- **YOUR ASSIGNMENT**
Please return every line from the entries that has the string "בשבת" in it.

(TASK INPUT Opens)

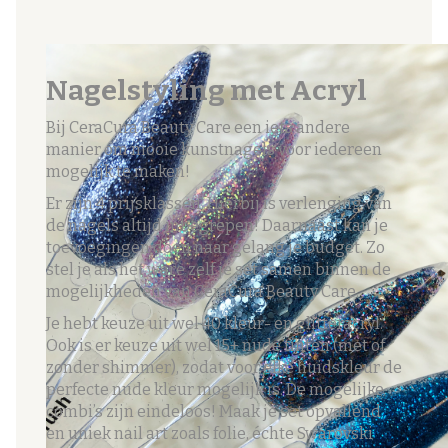
Nagelstyling met Acryl
Bij CeraCura Beauty Care een iets andere
manier om mooie kunstnagels voor iedereen
mogelijk te maken!
Er zijn 4 prijsklassen. Hierbij is verlenging van
de nagels altijd inbegrepen! Daarnaast kan je
toevoegingen doen naar gelang je budget. Zo
stel je als het ware zelf je set samen binnen de
mogelijkheden van CeraCura Beauty Care.
Je hebt keuze uit wel 40 kleur- en glitteracryl.
Ook is er keuze uit wel 15+ nude tinten (met of
zonder shimmer), zodat voor elke huidskleur de
perfecte nude kleur mogelijk is. De mogelijke
combi’s zijn eindeloos! Maak je set opvallend
en uniek nail art zoals folie, échte Swarovski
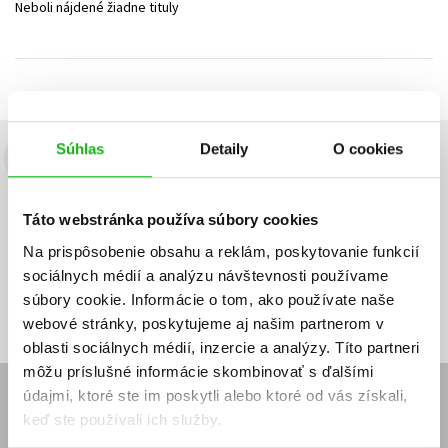
Neboli nájdené žiadne tituly
Technické vedy
Učebnice
Umenie a kultúra
Výchova a pedagogika
Young adult
Young adult (SK)
Zdravie a životný štýl
Všetky tituly
Súhlas
Detaily
O cookies
Budete to vedieť ako prvý!
Zaujíma Vás, aký knižný hit práve vychádza, na aký tovar je
Táto webstránka používa súbory cookies
výhodná zľava, aká beží súťaž o ceny?
Prihláste sa k odberu našich
e-mailových noviniek
!
Na prispôsobenie obsahu a reklám, poskytovanie funkcií
sociálnych médií a analýzu návštevnosti používame
Vaša
Vaša
Prihlásiť sa
emailová
emailová
Vaša emailová adresa
súbory cookie. Informácie o tom, ako používate naše
adresa
adresa
webové stránky, poskytujeme aj našim partnerom v
oblasti sociálnych médií, inzercie a analýzy. Títo partneri
môžu príslušné informácie skombinovať s ďalšími
údajmi, ktoré ste im poskytli alebo ktoré od vás získali,
E-SHOP
keď ste používali ich služby.
Kontakt
Reklamačný poriadok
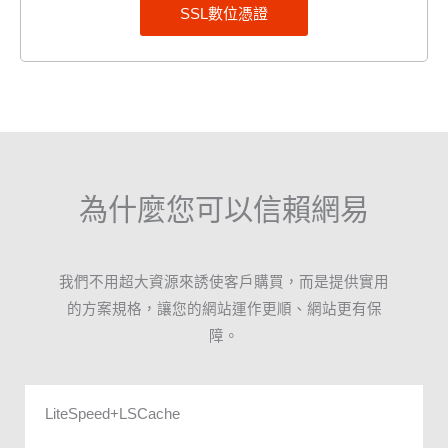
SSL數位憑證
為什麼您可以信賴網易
我們不用超大資源來誘使客戶購買，而是提供實用
的方案規格，讓您的網站運作更順、網站更有保
障。
LiteSpeed+LSCache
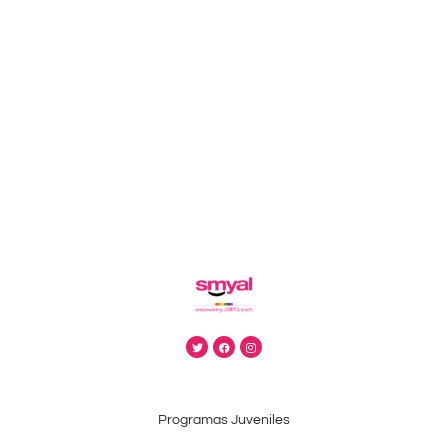
E
Programas Juveniles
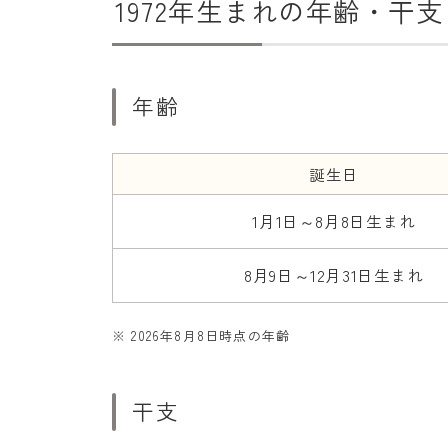
1972年生まれの年齢・干支
年齢
誕生日
1月1日～8月8日生まれ
8月9日～12月31日生まれ
※ 2026年8月8日時点の年齢
干支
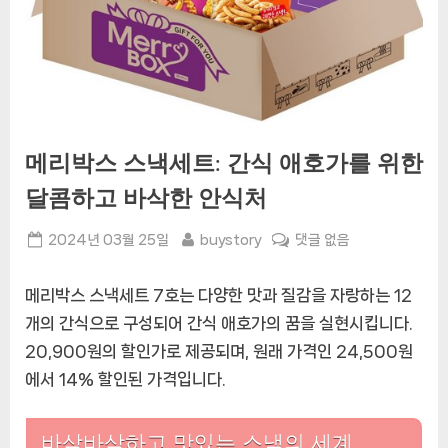
메리박스 스낵세트: 간식 애호가를 위한
달콤하고 바삭한 안식처
Posted
By
메
2024년 03월 25일
buystory
댓글 없음
on
리
박
메리박스 스낵세트 7호는 다양한 맛과 질감을 자랑하는 12
스
개의 간식으로 구성되어 간식 애호가의 꿈을 실현시킵니다.
스
20,900원의 할인가로 제공되며, 원래 가격인 24,500원
낵
세
에서 14% 할인된 가격입니다.
트:
간
바삭바삭하고 맛있는 스낵의 세계
식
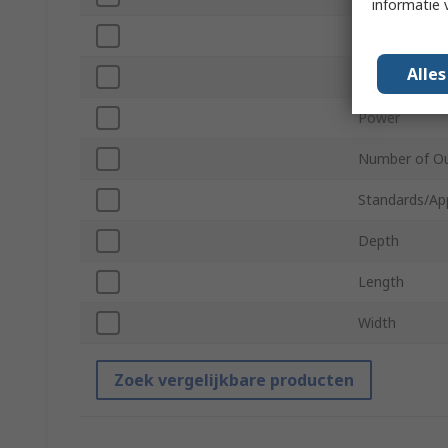
informatie 
Input Voltage
Alle
Mount Type
Power
Number of Ou
Standards/Ap
Depth
Length
Width
Zoek vergelijkbare producten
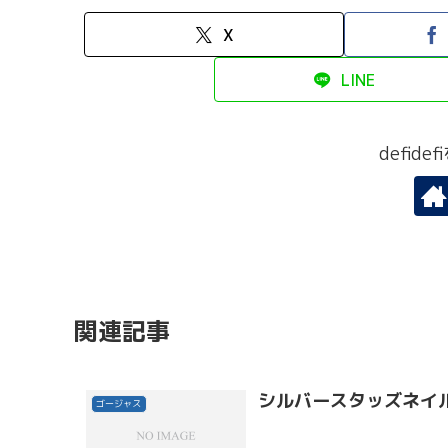
X
LINE
defid
関連記事
シルバースタッズネイ
ゴージャス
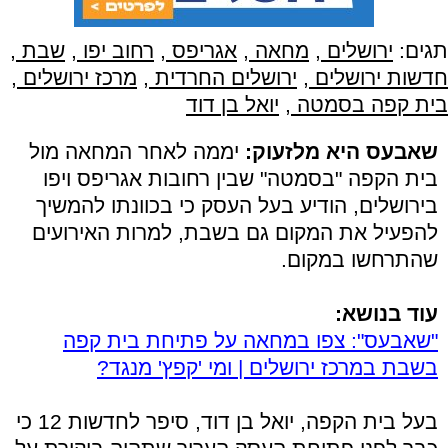
תגים:
ירושלים
,
מחאה
,
אגריפס
,
רחוב יפו
,
שבת
,
חדשות ירושלים
,
ירושלים החרדית
,
מרכז ירושלים
,
בית קפה בסמטה
,
יואל בן דוד
שאבעס היא מלזעוק:
יממה לאחר המחאה מול
בית הקפה "בסמטה" שבין רחובות אגריפס ויפו
בירושלים, הודיע בעל העסק כי בכוונתו להמשיך
להפעיל את המקום גם בשבת, למרות האירועים
שהתרחשו במקום.
עוד בנושא:
"שאבעס": צפו במחאה על פתיחת בית קפה
בשבת במרכז ירושלים | ומי 'קפץ' מנגד?
בעל בית הקפה, יואל בן דוד, סיפר לחדשות 12 כי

(TASK INPUT Closes)

- **EXPECTED ANSWER**
להפעיל את המקום גם בשבת, למרות האירועים
בשבת במרכז ירושלים | ומי 'קפץ' מנגד?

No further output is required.